In the wake of a disaster that shattered a city as well as hearts around the world, Maronite Catholics in Edmonton heard a message of faith, hope and solidarity from Archbishop Richard Smith.
The Aug. 4th explosion in the Lebanese capital of Beirut caused massive destruction, killing at least 200 people and injuring some 5,000 others. The Archbishop visited Edmonton’s Our Lady of Good Help Maronite Parish, home to many Catholics of Lebanese heritage, on Aug. 9 to celebrate a bilingual Mass in Arabic and English with their pastor, Chorbishop Charles Saad.
Archbishop Smith said it was important to draw together in prayer for the people of Lebanon and their loved ones, for strength, for stability, and for a future of hope:
“The shock waves of the blast in Beirut destroyed everything within a certain geographical radius,” Archbishop Smith said. “More than that, they reached far beyond city limits to shatter hearts everywhere, and none more painfully than yours. So, I’ve come to be with you today to assure you that the Bishops of Canada stand with you, the people of this Archdiocese stand with you, and, of course, I stand with you.”
Chorbishop Saad welcomed the Archbishop, thanking him for his letter of condolence to parishioners and saying, “we appreciate so much your gesture and humbleness. Today, you are the father of all among us. Your presence today is like Jesus’ presence; you are and will be welcome anytime you desire to visit us.”
Archbishop Smith stressed that the disaster caused much more than physical damage.
“It hurts our very souls,” he said. “And when we hurt at such a deep level, it’s really important to draw together. As people of faith we understand we must draw together in prayer, because it takes our suffering and our pain and gives it to the Lord, who has that unfathomable power to turn even those grievous things into something that can give birth to hope and good. We don’t always know how that is, but we know from our experience of faith that it is true.”
Smith also recalled his 2017 visit to Lebanon, which was made possible by the parishioners of Our Lady of Good Help.

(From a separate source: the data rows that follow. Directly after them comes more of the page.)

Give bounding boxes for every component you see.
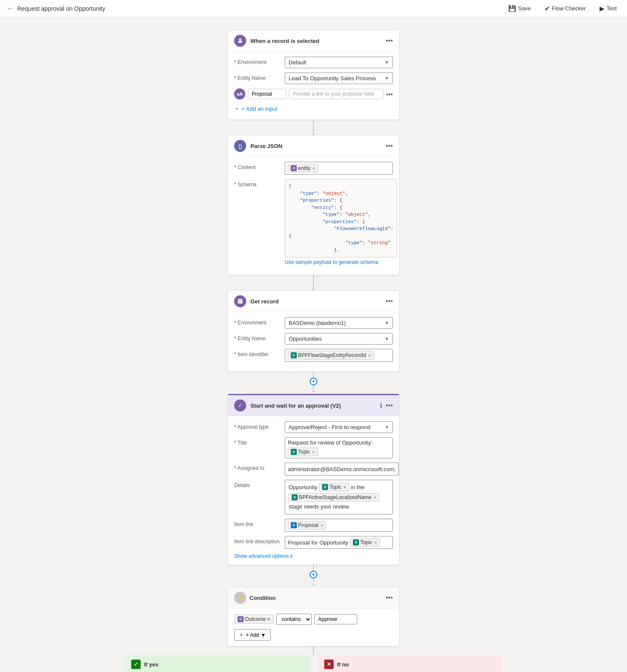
test-button[interactable]: ▶ Test	[596, 3, 620, 14]
approval-header-right: ℹ •••	[380, 402, 393, 409]
card-when-header-left: When a record is selected	[234, 35, 319, 47]
add-input-button[interactable]: ＋ + Add an input	[234, 103, 277, 114]
add-step-circle[interactable]: +	[310, 378, 317, 385]
content-label: Content	[234, 162, 281, 170]
get-env-chevron: ▼	[385, 321, 389, 325]
show-advanced-link[interactable]: Show advanced options ∨	[234, 553, 393, 559]
yes-badge: ✓	[131, 660, 141, 669]
approval-title-value: Request for review of Opportunity: ⚙ Top…	[285, 437, 393, 458]
condition-operator-select[interactable]: contains	[276, 614, 312, 625]
get-record-header-left: Get record	[234, 295, 279, 307]
item-link-desc-text: Proposal for Opportunity	[288, 539, 348, 546]
condition-row-1: ⚙ Outcome × contains	[234, 614, 393, 625]
approval-title-label: Title	[234, 437, 281, 446]
approval-type-chevron: ▼	[385, 425, 389, 430]
bpf-tag-icon: ⚙	[291, 352, 297, 358]
schema-textarea[interactable]: { "type": "object", "properties": { "ent…	[285, 179, 397, 257]
condition-value-input[interactable]	[314, 614, 357, 624]
chevron-down-icon: ∨	[289, 553, 293, 559]
save-button[interactable]: 💾 Save	[505, 3, 534, 14]
check-icon: ✔	[545, 5, 550, 12]
details-text3: stage needs your review	[289, 503, 349, 510]
topic-tag-desc-close[interactable]: ×	[374, 540, 377, 545]
approval-type-select[interactable]: Approve/Reject - First to respond ▼	[285, 421, 393, 433]
branch-yes-header: ✓ If yes	[125, 655, 309, 672]
approval-title-field[interactable]: Request for review of Opportunity: ⚙ Top…	[285, 437, 393, 458]
item-link-desc-field[interactable]: Proposal for Opportunity ⚙ Topic ×	[285, 536, 393, 549]
connector-4-top	[313, 565, 314, 571]
add-step-plus-2: +	[312, 572, 315, 578]
connector-4-bottom	[313, 578, 314, 582]
get-record-header: Get record •••	[228, 291, 399, 312]
details-label: Details	[234, 480, 281, 488]
branch-no: ✕ If no ✉ Send an email (V2) 2 ••• ⊕ Add…	[318, 655, 502, 672]
back-icon[interactable]: ←	[7, 5, 14, 12]
approval-icon: ✓	[234, 400, 246, 412]
outcome-tag-close[interactable]: ×	[267, 616, 270, 622]
details-text2: in the	[351, 484, 365, 490]
proposal-placeholder-input[interactable]	[289, 89, 383, 99]
approval-info-icon[interactable]: ℹ	[380, 402, 382, 409]
entity-tag-close[interactable]: ×	[313, 166, 315, 171]
approval-header-left: ✓ Start and wait for an approval (V2)	[234, 400, 341, 412]
approval-menu[interactable]: •••	[386, 402, 393, 409]
topic-tag-desc: ⚙ Topic ×	[350, 538, 380, 547]
topic-tag-desc-icon: ⚙	[353, 539, 359, 545]
branch-yes: ✓ If yes ✉ Send an email (V2) ••• ⊕ Add …	[125, 655, 309, 672]
topic-tag-details: ⚙ Topic ×	[319, 483, 349, 491]
get-entity-select[interactable]: Opportunities ▼	[285, 333, 393, 345]
topic-tag-details-icon: ⚙	[322, 484, 328, 490]
topbar-left: ← Request approval on Opportunity	[7, 5, 105, 12]
entity-select[interactable]: Lead To Opportunity Sales Process ▼	[285, 73, 393, 84]
connector-3-wrapper: + ▼	[310, 372, 317, 394]
flow-canvas: When a record is selected ••• Environmen…	[0, 17, 627, 672]
connector-4-arrow: ▼	[311, 582, 316, 587]
parse-json-menu[interactable]: •••	[386, 142, 393, 150]
get-record-menu[interactable]: •••	[386, 297, 393, 305]
bpf-stage-tag-close[interactable]: ×	[374, 495, 376, 500]
item-link-row: Item link ⚙ Proposal ×	[234, 519, 393, 532]
svg-point-0	[239, 39, 241, 41]
approval-type-label: Approval type	[234, 421, 281, 430]
flow-checker-button[interactable]: ✔ Flow Checker	[541, 3, 589, 14]
entity-chevron: ▼	[385, 76, 389, 81]
add-chevron: ▼	[261, 632, 266, 638]
topic-tag-title-close[interactable]: ×	[312, 450, 315, 454]
branch-no-header: ✕ If no	[318, 655, 502, 672]
card-condition: ⚡ Condition ••• ⚙ Outcome × contains ＋ +…	[228, 587, 399, 646]
topic-tag-details-close[interactable]: ×	[344, 485, 346, 490]
card-approval: ✓ Start and wait for an approval (V2) ℹ …	[228, 394, 399, 565]
proposal-menu[interactable]: •••	[386, 91, 393, 98]
schema-link[interactable]: Use sample payload to generate schema	[285, 259, 378, 265]
content-tag-field[interactable]: ⚙ entity ×	[285, 162, 393, 175]
bpf-tag-close[interactable]: ×	[368, 353, 371, 358]
branch-yes-label: If yes	[144, 661, 158, 668]
assigned-field[interactable]: administrator@BASDemo.onmicrosoft.com;	[285, 463, 399, 475]
add-step-circle-2[interactable]: +	[310, 571, 317, 578]
approval-header: ✓ Start and wait for an approval (V2) ℹ …	[228, 395, 399, 416]
get-env-label: Environment	[234, 317, 281, 326]
bpf-stage-tag-icon: ⚙	[292, 494, 298, 500]
proposal-row: aA •••	[234, 88, 393, 100]
get-item-value: ⚙ BPFFlowStageEntityRecordId ×	[285, 349, 393, 362]
save-icon: 💾	[508, 5, 516, 12]
when-record-menu[interactable]: •••	[386, 37, 393, 45]
details-field[interactable]: Opportunity ⚙ Topic × in the ⚙ BPFA	[285, 480, 393, 515]
parse-json-header-left: {} Parse JSON	[234, 140, 282, 152]
proposal-link-tag-close[interactable]: ×	[320, 523, 323, 528]
connector-3-arrow: ▼	[311, 389, 316, 394]
parse-json-title: Parse JSON	[250, 143, 282, 149]
item-link-desc-label: Item link description	[234, 536, 281, 545]
item-link-label: Item link	[234, 519, 281, 527]
connector-3-bottom	[313, 385, 314, 389]
topic-tag-title: ⚙ Topic ×	[288, 448, 318, 456]
item-link-field[interactable]: ⚙ Proposal ×	[285, 519, 393, 532]
condition-menu[interactable]: •••	[386, 594, 393, 602]
env-select[interactable]: Default ▼	[285, 57, 393, 68]
condition-add-button[interactable]: ＋ + Add ▼	[234, 629, 271, 641]
proposal-name-input[interactable]	[248, 89, 286, 99]
no-badge: ✕	[324, 660, 334, 669]
get-env-select[interactable]: BASDemo (basdemo1) ▼	[285, 317, 393, 329]
get-item-tag-field[interactable]: ⚙ BPFFlowStageEntityRecordId ×	[285, 349, 393, 362]
env-field-row: Environment Default ▼	[234, 57, 393, 68]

“The memories remain vivid. They are memories of a beautiful and hospitable people, who for centuries have exhibited enormous resilience in the midst of extraordinary complexity and fragility. I remember marvelling at the multiple intersections between and among religion, politics and economics, not only nationally but also internationally, all playing out in the small and beautiful corner of the world known as Lebanon. I recall how apt was the statement of St. John Paul II, who, when he visited your country, said: ‘Lebanon is more than a nation, more than a country. It is a message.’
“I would characterize the message of Lebanon this way: resilience born of faith. It may well be difficult to state that right now, when the situation is so dire and the resources upon which the people might rise up from the disaster are practically nil. The natural tendency is to despair. But what we hear in the Scriptures tonight prevents us from despairing. Rather, it strengthens resolve and even allows us to dare to hope.

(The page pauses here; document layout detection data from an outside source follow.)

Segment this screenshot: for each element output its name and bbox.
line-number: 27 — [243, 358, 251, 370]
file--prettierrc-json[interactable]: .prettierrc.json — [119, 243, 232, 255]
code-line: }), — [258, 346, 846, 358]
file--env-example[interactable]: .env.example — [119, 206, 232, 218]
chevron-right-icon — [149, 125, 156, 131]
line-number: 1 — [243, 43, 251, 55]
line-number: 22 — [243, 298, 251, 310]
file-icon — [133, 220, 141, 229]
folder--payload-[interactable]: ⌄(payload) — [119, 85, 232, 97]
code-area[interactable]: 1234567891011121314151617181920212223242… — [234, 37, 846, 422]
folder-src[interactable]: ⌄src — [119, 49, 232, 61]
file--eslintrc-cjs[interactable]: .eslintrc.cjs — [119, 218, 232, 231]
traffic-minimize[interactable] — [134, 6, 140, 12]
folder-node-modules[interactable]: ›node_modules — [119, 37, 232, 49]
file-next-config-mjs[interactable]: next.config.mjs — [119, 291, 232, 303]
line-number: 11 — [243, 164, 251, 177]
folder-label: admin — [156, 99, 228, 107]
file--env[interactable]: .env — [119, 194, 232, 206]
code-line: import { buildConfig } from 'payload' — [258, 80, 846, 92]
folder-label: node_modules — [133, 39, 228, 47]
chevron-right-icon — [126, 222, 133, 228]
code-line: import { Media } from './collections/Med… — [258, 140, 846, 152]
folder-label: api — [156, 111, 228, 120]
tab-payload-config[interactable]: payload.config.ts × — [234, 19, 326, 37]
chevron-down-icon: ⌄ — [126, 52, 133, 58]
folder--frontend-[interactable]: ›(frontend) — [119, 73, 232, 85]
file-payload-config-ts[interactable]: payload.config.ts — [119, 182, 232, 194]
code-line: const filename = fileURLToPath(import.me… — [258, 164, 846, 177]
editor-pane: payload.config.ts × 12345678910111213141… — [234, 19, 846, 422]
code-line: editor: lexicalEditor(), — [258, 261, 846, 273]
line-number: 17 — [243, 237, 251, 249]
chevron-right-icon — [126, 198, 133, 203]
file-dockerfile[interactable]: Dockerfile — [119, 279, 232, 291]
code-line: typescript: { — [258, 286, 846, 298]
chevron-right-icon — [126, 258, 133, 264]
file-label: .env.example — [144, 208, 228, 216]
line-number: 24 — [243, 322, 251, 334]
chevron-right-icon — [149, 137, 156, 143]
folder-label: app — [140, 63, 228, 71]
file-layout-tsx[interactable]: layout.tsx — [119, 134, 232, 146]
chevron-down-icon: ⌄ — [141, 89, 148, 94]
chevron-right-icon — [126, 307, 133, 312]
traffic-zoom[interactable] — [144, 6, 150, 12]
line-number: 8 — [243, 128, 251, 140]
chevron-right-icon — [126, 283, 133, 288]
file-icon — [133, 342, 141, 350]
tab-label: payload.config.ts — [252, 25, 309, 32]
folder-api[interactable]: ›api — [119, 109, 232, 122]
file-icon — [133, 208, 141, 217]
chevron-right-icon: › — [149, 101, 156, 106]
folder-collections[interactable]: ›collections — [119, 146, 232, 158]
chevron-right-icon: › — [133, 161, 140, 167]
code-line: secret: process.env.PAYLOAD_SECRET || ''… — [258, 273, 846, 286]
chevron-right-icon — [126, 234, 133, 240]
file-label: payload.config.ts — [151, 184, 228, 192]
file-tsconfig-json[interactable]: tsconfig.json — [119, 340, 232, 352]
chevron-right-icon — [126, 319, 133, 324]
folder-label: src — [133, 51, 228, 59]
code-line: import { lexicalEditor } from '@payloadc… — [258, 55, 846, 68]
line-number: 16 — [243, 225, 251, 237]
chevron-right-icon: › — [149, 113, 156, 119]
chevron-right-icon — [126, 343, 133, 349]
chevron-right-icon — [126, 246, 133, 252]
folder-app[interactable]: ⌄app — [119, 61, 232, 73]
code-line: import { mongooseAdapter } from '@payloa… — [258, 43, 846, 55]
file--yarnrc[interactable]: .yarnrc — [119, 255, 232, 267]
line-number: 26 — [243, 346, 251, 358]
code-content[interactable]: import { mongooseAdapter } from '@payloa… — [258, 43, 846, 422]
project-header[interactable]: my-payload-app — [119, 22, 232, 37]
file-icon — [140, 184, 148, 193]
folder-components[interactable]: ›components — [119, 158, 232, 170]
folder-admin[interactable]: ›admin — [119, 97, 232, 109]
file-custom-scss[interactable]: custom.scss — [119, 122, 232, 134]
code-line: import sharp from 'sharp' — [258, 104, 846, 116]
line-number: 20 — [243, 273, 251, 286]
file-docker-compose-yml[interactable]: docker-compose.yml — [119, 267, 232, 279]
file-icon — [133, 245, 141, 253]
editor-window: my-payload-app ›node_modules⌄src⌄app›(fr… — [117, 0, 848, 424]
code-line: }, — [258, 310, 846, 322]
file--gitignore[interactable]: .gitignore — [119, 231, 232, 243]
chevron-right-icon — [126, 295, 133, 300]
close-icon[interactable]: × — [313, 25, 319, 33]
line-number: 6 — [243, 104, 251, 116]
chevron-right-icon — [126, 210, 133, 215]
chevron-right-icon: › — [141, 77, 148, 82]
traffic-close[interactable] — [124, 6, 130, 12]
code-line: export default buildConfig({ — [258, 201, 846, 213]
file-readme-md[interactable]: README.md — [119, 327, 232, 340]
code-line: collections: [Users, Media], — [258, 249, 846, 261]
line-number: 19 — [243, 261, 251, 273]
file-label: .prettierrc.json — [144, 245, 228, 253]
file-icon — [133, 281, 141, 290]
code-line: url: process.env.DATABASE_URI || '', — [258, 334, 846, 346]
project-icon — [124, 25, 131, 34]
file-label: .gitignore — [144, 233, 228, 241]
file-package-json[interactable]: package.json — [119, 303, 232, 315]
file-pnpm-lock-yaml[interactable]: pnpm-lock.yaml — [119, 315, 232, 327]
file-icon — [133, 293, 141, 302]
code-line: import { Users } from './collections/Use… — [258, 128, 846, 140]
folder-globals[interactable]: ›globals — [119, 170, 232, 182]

“Lebanon is very much in a state of mortal peril. But we know that the Lord will not abandon the people of this beloved country. He will draw near. He comes with the same words that he spoke to the disciples: ‘Take heart, it is I; do not be afraid.’ (Matthew 14.22-33)
“I think it is helpful to notice that Jesus does not tell them straightaway what he will do, or what they are to do. That’s the first thing the disciples would have wanted to know. ‘What are we supposed to do now? What will you do?’ Jesus simply states that he is near, and wants them to trust that that is enough. ‘I am God and I am with you. Don’t be afraid.’”
“Faith in the presence, the power and the love of God is what gives birth to resilience. We know he is with us, will never abandon us and will take us by the hand across the stormy seas of destruction and hardship to safety and peace.”